Victorian RowsIn 19th century the adoption of the Gothic style in fashionable architecture and with it in Chester in particular the revival of half timbered building meant that much of the centre we see today is Victorian rather than Medieval. Most of this Victorian rebuilding respected the row concept, now seen as a desirable relic from a more romantic age. The exception being in Northgate Street where Shoemakers row was replaced by a street level row in 1909 designed by the architect John Douglas, who also designed the lodges in Grosvenor park, most of the estate buildings on the Grosvenor estate and the Eastgate Clock as well as many other buildings within Chester and beyond. Many of these Victorian additions carry interesting detail. Some have coats of arms and carved quotations whilst others carry wooden sculptures. Shoemakers row carries a lot of very fine detail and a number of sculptures, as does the row of revival buildings along the eastern side of St Werburgh's Street, also designed by John Douglas.
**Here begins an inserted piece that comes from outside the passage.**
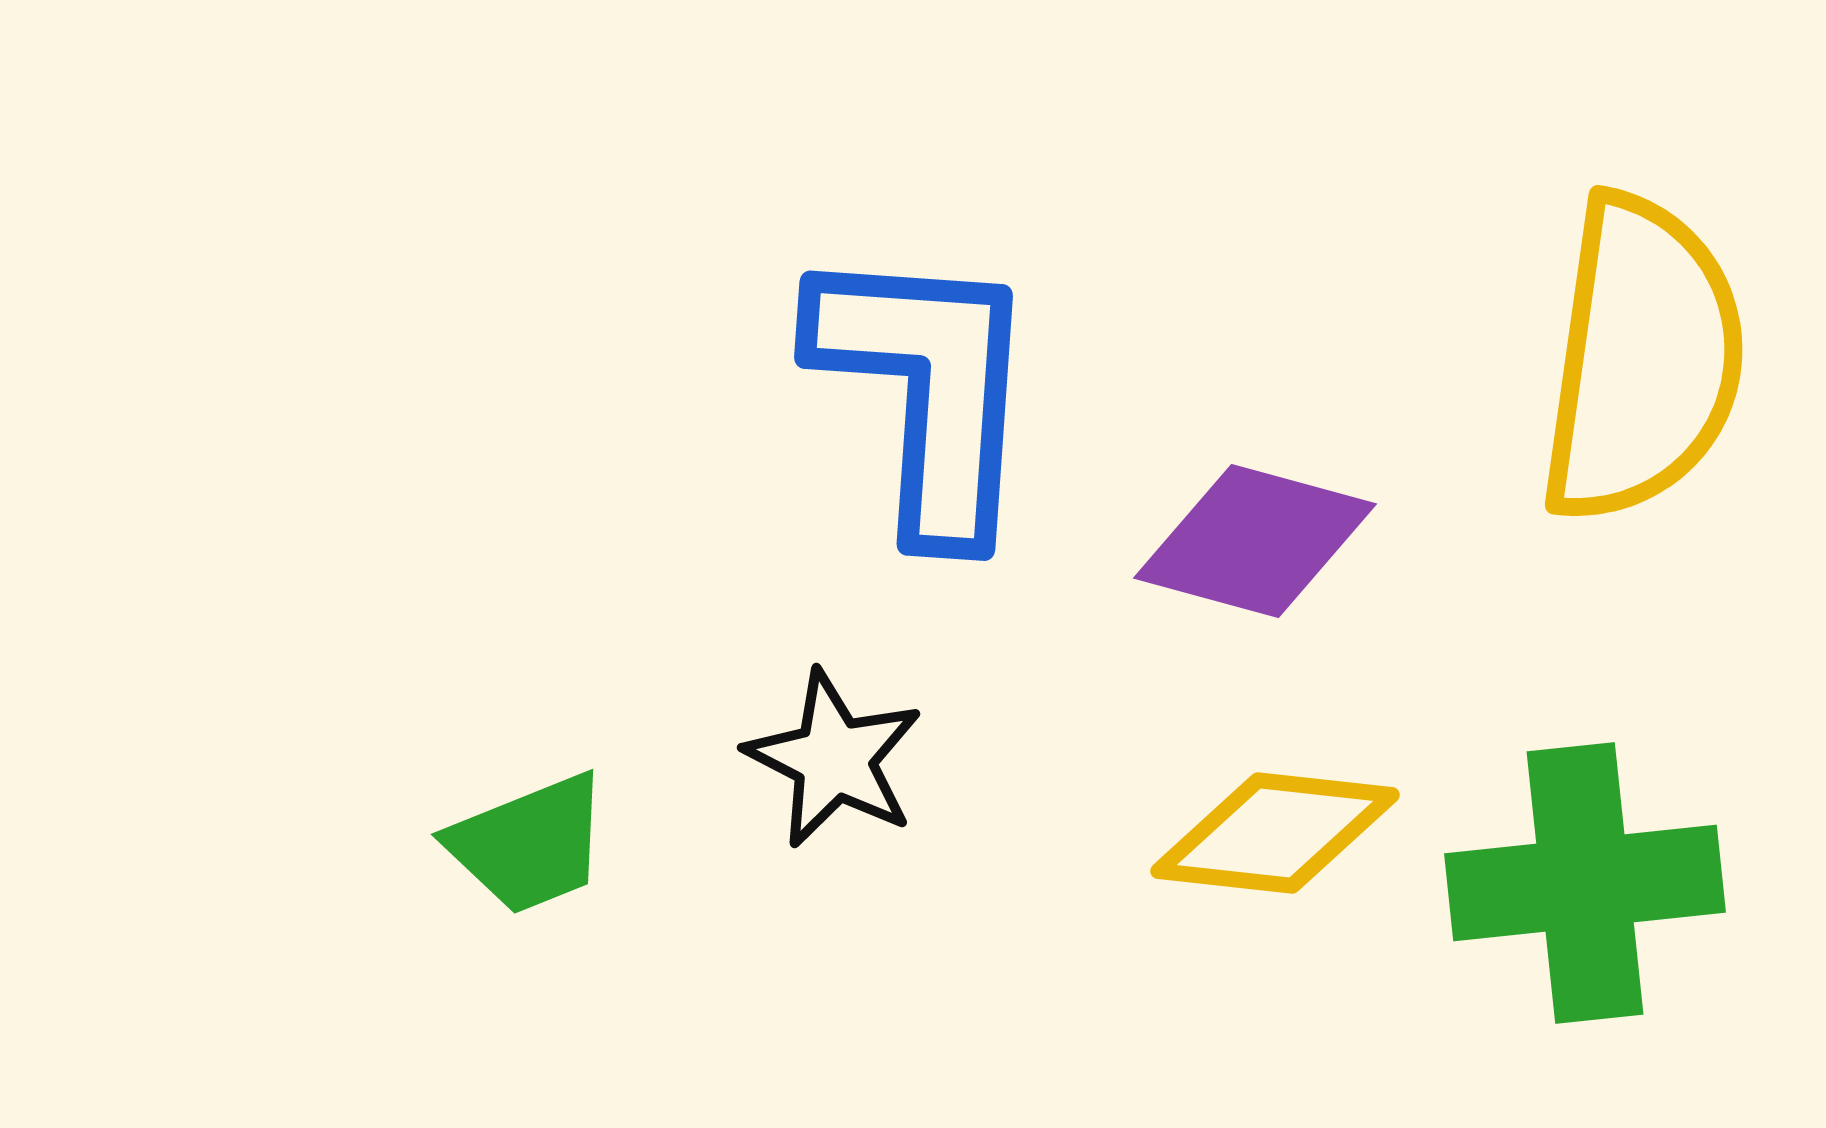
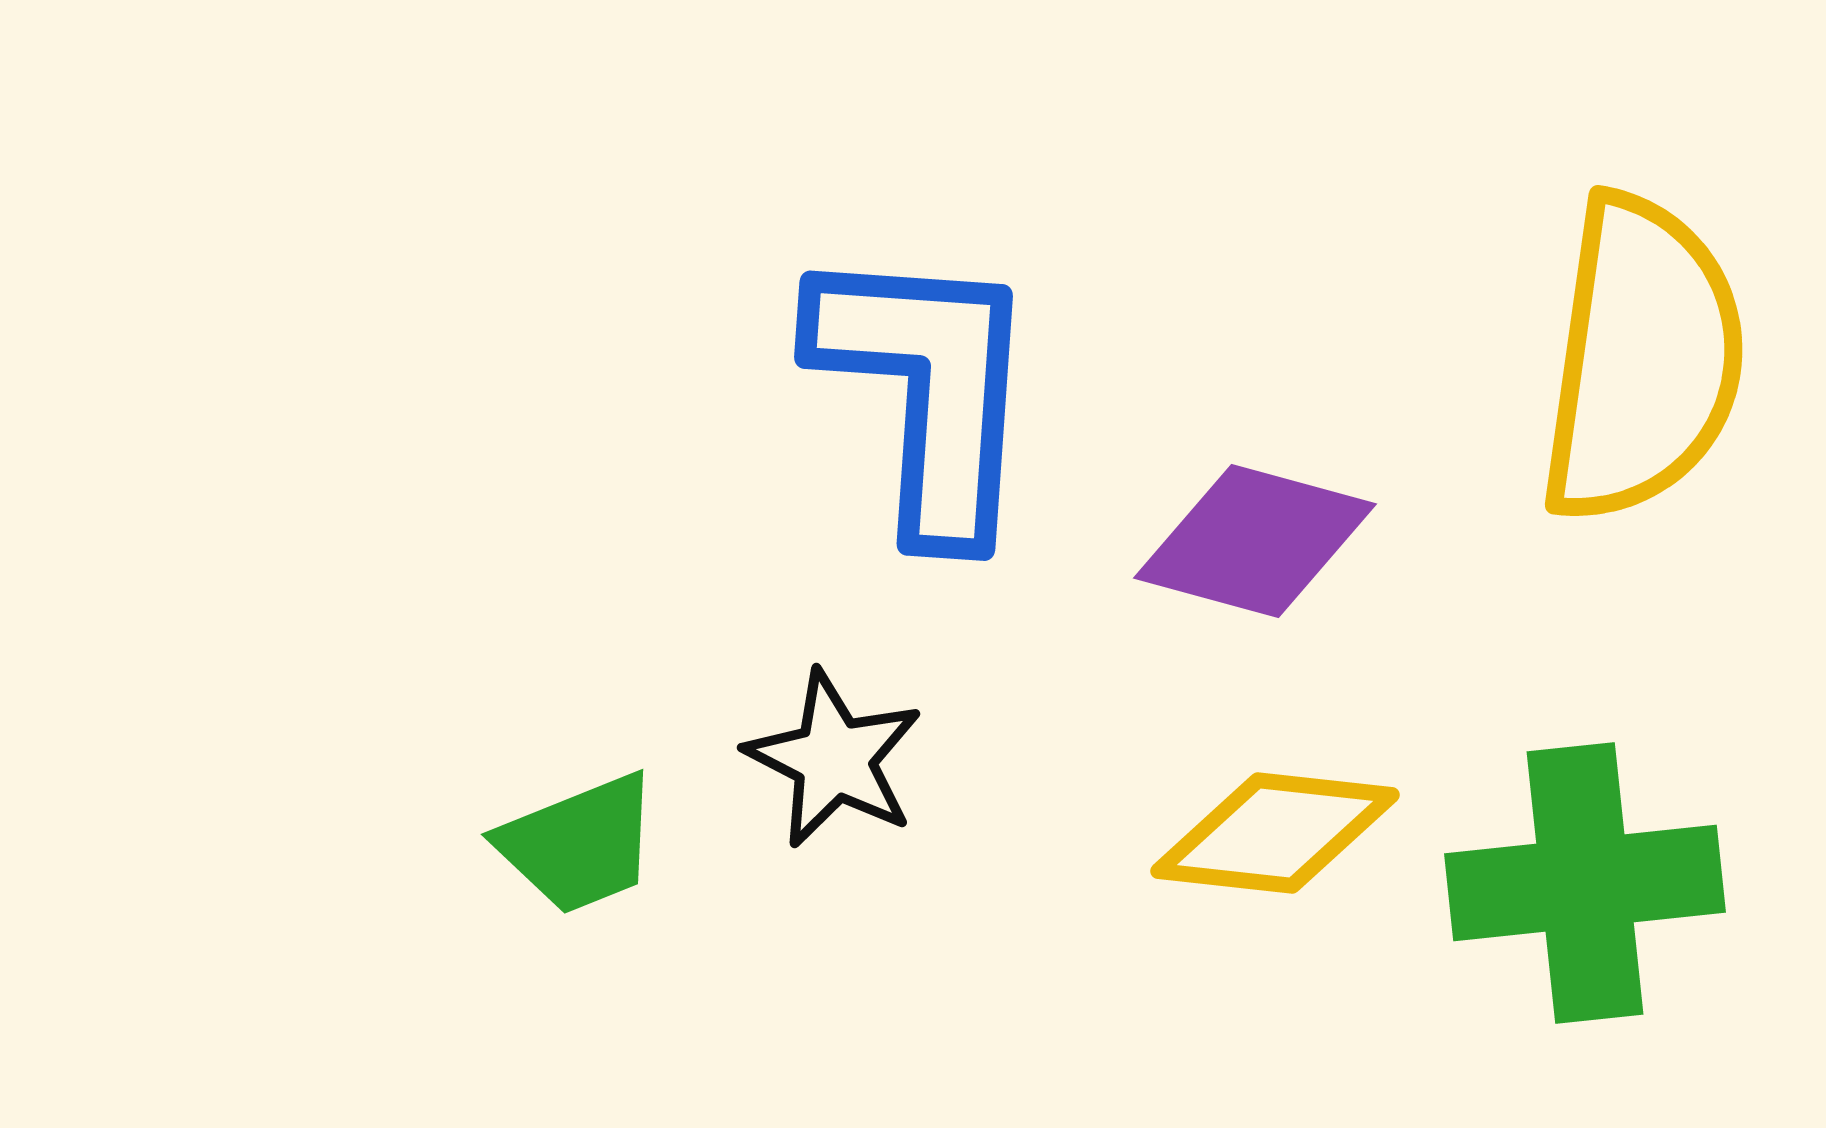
green trapezoid: moved 50 px right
St Werburgh's Street Detail

Brown's Department StoreIn the 1820's Browns Department store was built in Greek Revival style on the southern side of Eastgate Street. 1n the 1850's the store expanded. The architect Thomas M Penson, a leading advocate of the half timbered revival, adopted a Gothic styled sandstone façade for the new building. Reflecting the stonework of the Medieval under-croft over which it was built. The under-croft now forms part of The Crypt café beneath the shop. At the same he opened up the old row into a more light and airy first floor promenade with display units between the row and the street. Penson also designed the Grosvenor Hotel and other revival style buildings in Eastgate Street.

In 1859 a controversial Neo-Classical building by George Williams was built to house the headquarters of then Dixon and Wardell's Chester Bank. This building, opposite the Brown's development blocked off the northern Eastgate Row. The Row alteration being paid for by the gift of a strip of land for the widening of St Werburgh's Street.

Development in the lower part of Watergate Street led to the loss of parts of the rows on the northern side of the street but modern development on the southern side has respected the Row.

Today

Grosvenor Shopping CentreThe Rows in Chester today are a delightful place to eat, drink and shop. Within the square of Rows buildings fronted by Eastgate Street and Bridge Street and with Pepper Street to the south is The Mall or Grosvenor Shopping centre which as ad Edwardian Arcade at the Bridge Street end and more modern extension to the other two streets.

The main streets are pedestrianised Eastgate Street and Northgate Street all of the day, except for people needing access to city centre hotels and delivery vehicles. Bridge Street and Watergate Streets are closed to traffic from 8 am until 6pm.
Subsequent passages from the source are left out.